On August 30, 2010, KTBS expanded its weekday morning newscasts to 2 1/2 hours, by moving its start time to 4:30 a.m. (one of the few stations in a non-Top 50 Nielsen market to begin their weekday morning newscast at 4:30). On October 14, 2010, beginning with the station's 5 p.m. newscast, KTBS became the first television station in the Shreveport–Texarkana market to begin broadcasting its local newscasts in high definition (rival KSLA began producing its news programming in high definition the next morning).
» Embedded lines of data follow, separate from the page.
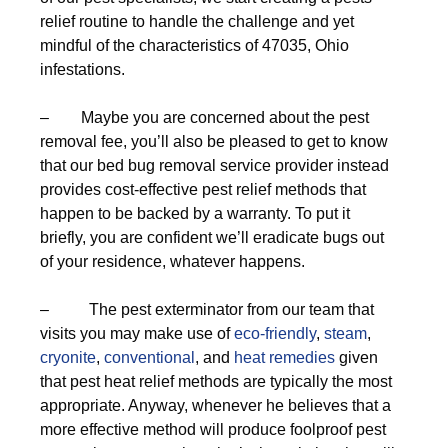
relief routine to handle the challenge and yet
mindful of the characteristics of 47035, Ohio
infestations.
– Maybe you are concerned about the pest
removal fee, you’ll also be pleased to get to know
that our bed bug removal service provider instead
provides cost-effective pest relief methods that
happen to be backed by a warranty. To put it
briefly, you are confident we’ll eradicate bugs out
of your residence, whatever happens.
– The pest exterminator from our team that
visits you may make use of
eco-friendly
,
steam
,
cryonite
,
conventional
, and
heat remedies
given
that pest heat relief methods are typically the most
appropriate. Anyway, whenever he believes that a
more effective method will produce foolproof pest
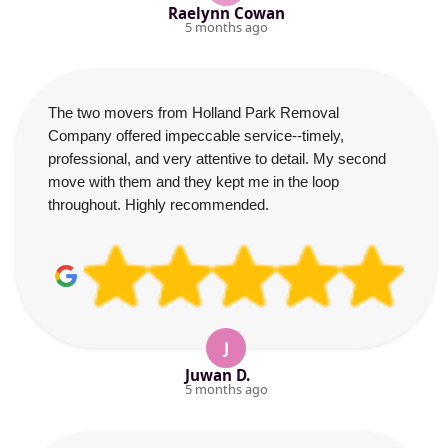
Raelynn Cowan
5 months ago
The two movers from Holland Park Removal
Company offered impeccable service--timely,
professional, and very attentive to detail. My second
move with them and they kept me in the loop
throughout. Highly recommended.
J
Juwan D.
5 months ago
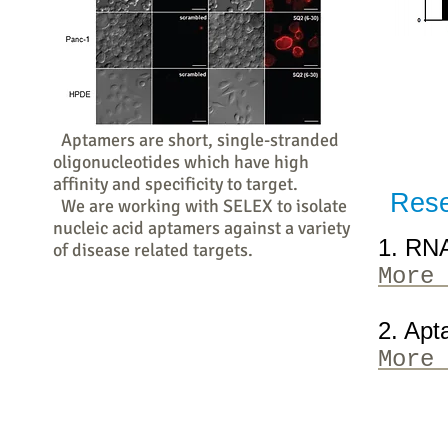
Aptamers are short, single-stranded
oligonucleotides which have high
affinity and specificity to target.
Rese
We are working with SELEX to isolate
nucleic acid aptamers against a variety
1. RN
of disease related targets.
More 
2. Apt
More 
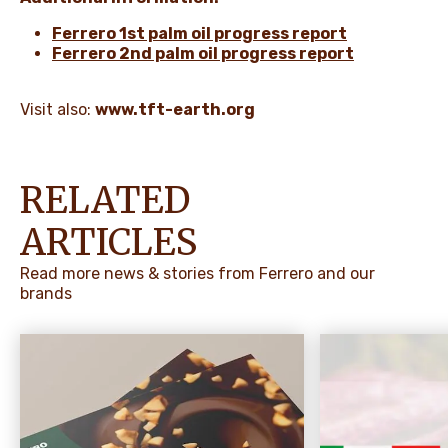
Ferrero 1st palm oil progress report
Ferrero 2nd palm oil progress report
Visit also:
www.tft-earth.org
RELATED
ARTICLES
Read more news & stories from Ferrero and our
brands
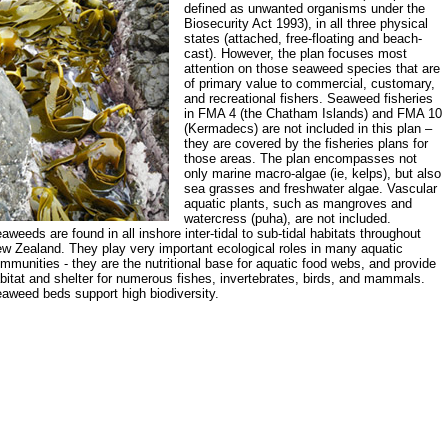
defined as unwanted organisms under the
Biosecurity Act 1993), in all three physical
states (attached, free-floating and beach-
cast). However, the plan focuses most
attention on those seaweed species that are
of primary value to commercial, customary,
and recreational fishers. Seaweed fisheries
in FMA 4 (the Chatham Islands) and FMA 10
(Kermadecs) are not included in this plan –
they are covered by the fisheries plans for
those areas. The plan encompasses not
only marine macro-algae (ie, kelps), but also
sea grasses and freshwater algae. Vascular
aquatic plants, such as mangroves and
watercress (puha), are not included.
aweeds are found in all inshore inter-tidal to sub-tidal habitats throughout
w Zealand. They play very important ecological roles in many aquatic
mmunities - they are the nutritional base for aquatic food webs, and provide
bitat and shelter for numerous fishes, invertebrates, birds, and mammals.
aweed beds support high biodiversity.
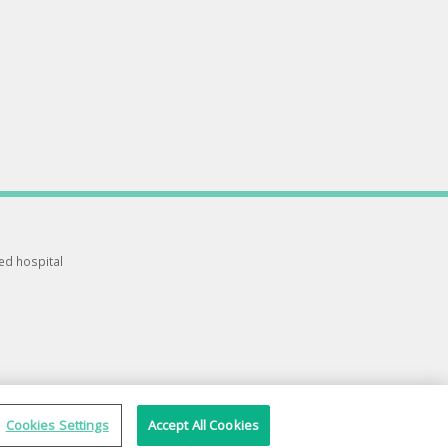
ted hospital
Cookies Settings
Accept All Cookies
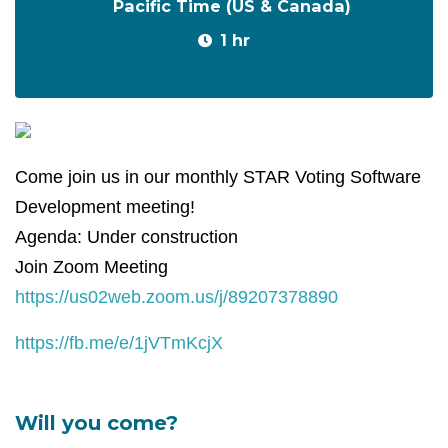
Pacific Time (US & Canada)
1 hr
Come join us in our monthly STAR Voting Software
Development meeting!
Agenda: Under construction
Join Zoom Meeting
https://us02web.zoom.us/j/89207378890
https://fb.me/e/1jVTmKcjX
Will you come?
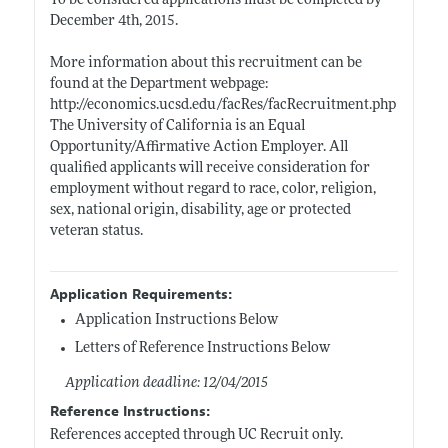
To be considered applications must be completed by
December 4th, 2015.
More information about this recruitment can be
found at the Department webpage:
http://economics.ucsd.edu/facRes/facRecruitment.php
The University of California is an Equal
Opportunity/Affirmative Action Employer. All
qualified applicants will receive consideration for
employment without regard to race, color, religion,
sex, national origin, disability, age or protected
veteran status.
Application Requirements:
Application Instructions Below
Letters of Reference Instructions Below
Application deadline: 12/04/2015
Reference Instructions:
References accepted through UC Recruit only.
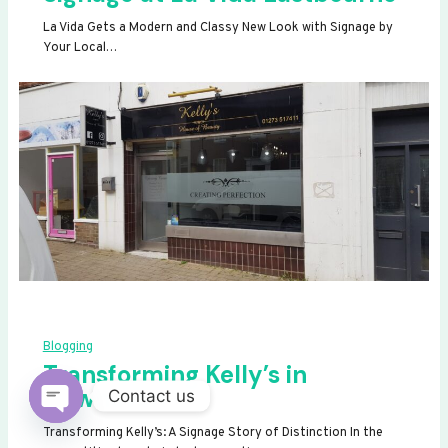
La Vida Gets a Modern and Classy New Look with Signage by
Your Local…
Blogging
Transforming Kelly’s in
Newhaven
Contact us
OPEN
Transforming Kelly’s: A Signage Story of Distinction In the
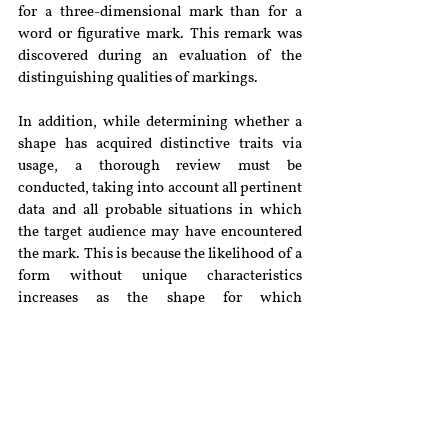
for a three-dimensional mark than for a 
word or figurative mark. This remark was 
discovered during an evaluation of the 
distinguishing qualities of markings.
In addition, while determining whether a 
shape has acquired distinctive traits via 
usage, a thorough review must be 
conducted, taking into account all pertinent 
data and all probable situations in which 
the target audience may have encountered 
the mark. This is because the likelihood of a 
form without unique characteristics 
increases as the shape for which 
registration is sought approaches the form 
most likely assumed by the product. The 
Court noted that this should not prevent the 
appellant from obtaining legal protection 
for a form mark in the future, if authorized, 
by demonstrating that it has gained a 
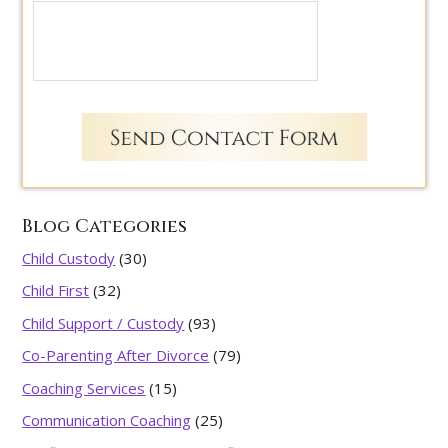
Blog Categories
Child Custody
(30)
Child First
(32)
Child Support / Custody
(93)
Co-Parenting After Divorce
(79)
Coaching Services
(15)
Communication Coaching
(25)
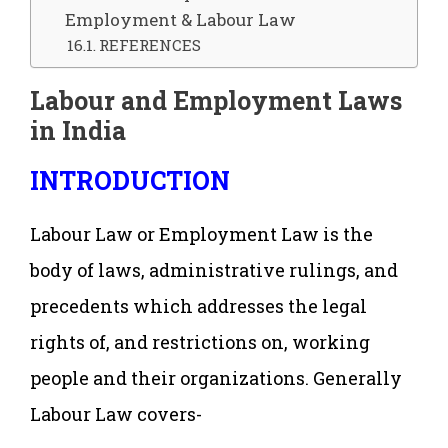
Employment & Labour Law
REFERENCES
Labour and Employment Laws
in India
INTRODUCTION
Labour Law or Employment Law is the
body of laws, administrative rulings, and
precedents which addresses the legal
rights of, and restrictions on, working
people and their organizations. Generally
Labour Law covers-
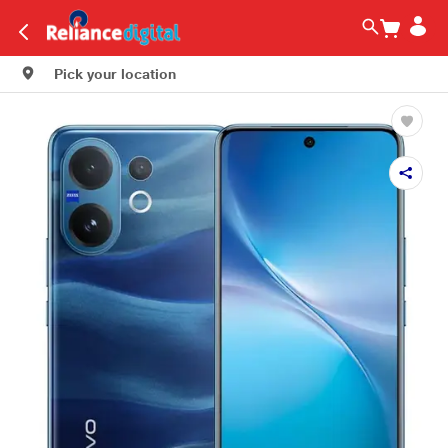
Pick your location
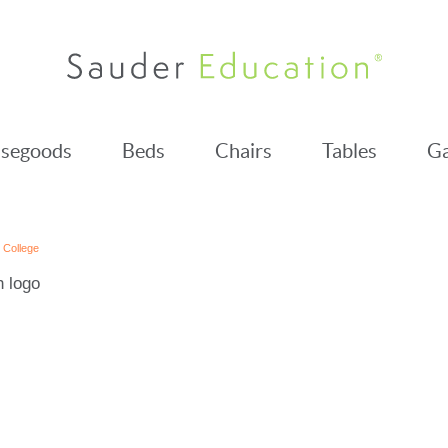
segoods
Beds
Chairs
Tables
Ga
y College
h logo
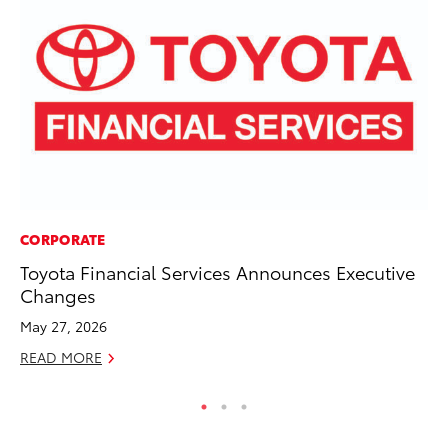
CORPORATE
SE
Toyota Financial Services Announces Executive
To
Changes
S
May 27, 2026
Oc
READ MORE
RE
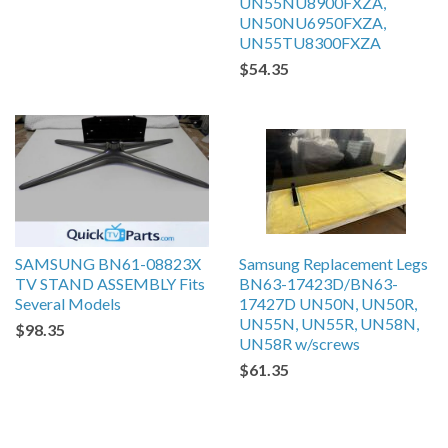
UN55NU8900FXZA,
UN50NU6950FXZA,
UN55TU8300FXZA
$54.35
SAMSUNG BN61-08823X
Samsung Replacement Legs
TV STAND ASSEMBLY Fits
BN63-17423D/BN63-
Several Models
17427D UN50N, UN50R,
UN55N, UN55R, UN58N,
$98.35
UN58R w/screws
$61.35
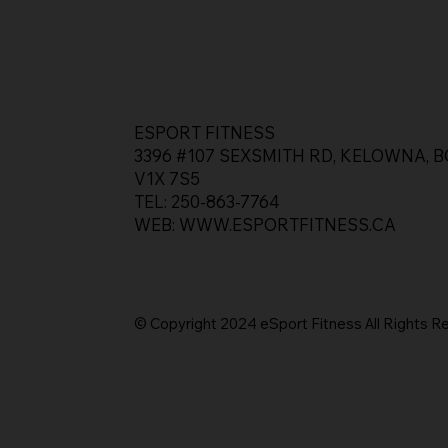
ESPORT FITNESS
3396 #107 SEXSMITH RD, KELOWNA, B
V1X 7S5
TEL: 250-863-7764
WEB:
WWW.ESPORTFITNESS.CA
© Copyright 2024 eSport Fitness All Rights
R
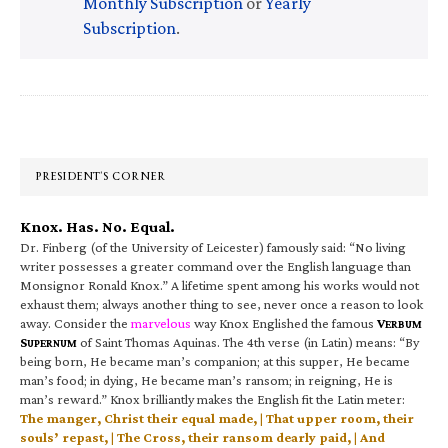
Monthly Subscription
or
Yearly
Subscription
.
Primary
Sidebar
PRESIDENT’S CORNER
Knox. Has. No. Equal.
Dr. Finberg (of the University of Leicester) famously said: “No living
writer possesses a greater command over the English language than
Monsignor Ronald Knox.” A lifetime spent among his works would not
exhaust them; always another thing to see, never once a reason to look
away. Consider the
marvelous
way Knox Englished the famous
V
ERBUM
S
of Saint Thomas Aquinas. The 4th verse (in Latin) means: “By
UPERNUM
being born, He became man’s companion; at this supper, He became
man’s food; in dying, He became man’s ransom; in reigning, He is
man’s reward.” Knox brilliantly makes the English fit the Latin meter:
The manger, Christ their equal made, | That upper room, their
souls’ repast, | The Cross, their ransom dearly paid, | And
In December 2012, KTBS became ensnared over the controversial firing of meteorologist Rhonda Lee. The station claims that she (and another newscaster) were fired for violating the station's policy on responding to Facebook comments, while supporters of Lee claim that she was fired for her decision to respond to a racist and sexist comment. On August 22, 2016, KTBS began producing an hour-long weekday afternoon newscast at 4 p.m. for KPXJ (titled KTBS 3 News at 4:00 on KPXJ 21), making it the first television station in the market to offer a local newscast to air in that timeslot. (The program would soon gain a competitor when KSLA launched its own hour-long 4 p.m. newscast two weeks later on September 7.)

==Technical information==
===Subchannels===

The station's signal is multiplexed:

Subchannels of KTBS-TV
| Subchannel | Res.Tooltip Display resolution | Short name | Programming |
| 3.1 | 720p | KTBS | ABC |
| 3.2 | 480i | KTBS-WX | KTBS 24-Hour Weather |
| 3.3 | KTBS-24 | KTBS 24-Hour News |
| 3.4 | KTBS-MO | Movies! |
| 21.1 | 720p | KPXJ-HD | The CW (KPXJ) |
| 21.2 | 480i | KPXJ-ME | MeTV (KPXJ) |
| 21.3 | KPXJ-ST | Start TV (KPXJ) |
| 21.4 | KPXJ-AN | Antenna TV (KPXJ) |

As part of the deployment of ATSC 3.0 (NextGen TV) in Shreveport on June 28, KPXJ was converted to 3.0 service, airing subchannels 3.1 through 3.3 and 21.1. In exchange, all four of KPXJ's subchannels moved to the KTBS-TV multiplex for continued ATSC 1.0 broadcast, for a total of eight.

===Analog-to-digital conversion===
KTBS-TV ended regular programming on its analog signal, over VHF channel 3, on June 12, 2009, the official date on which full-power television stations in the United States transitioned from analog to digital broadcasts under federal mandate. The station's digital signal remained on its pre-transition UHF channel 28, using virtual channel 3.

As part of the SAFER Act, KTBS-TV kept its analog signal on the air until June 26 to inform viewers of the digital television transition through a loop of public service announcements from the National Association of Broadcasters.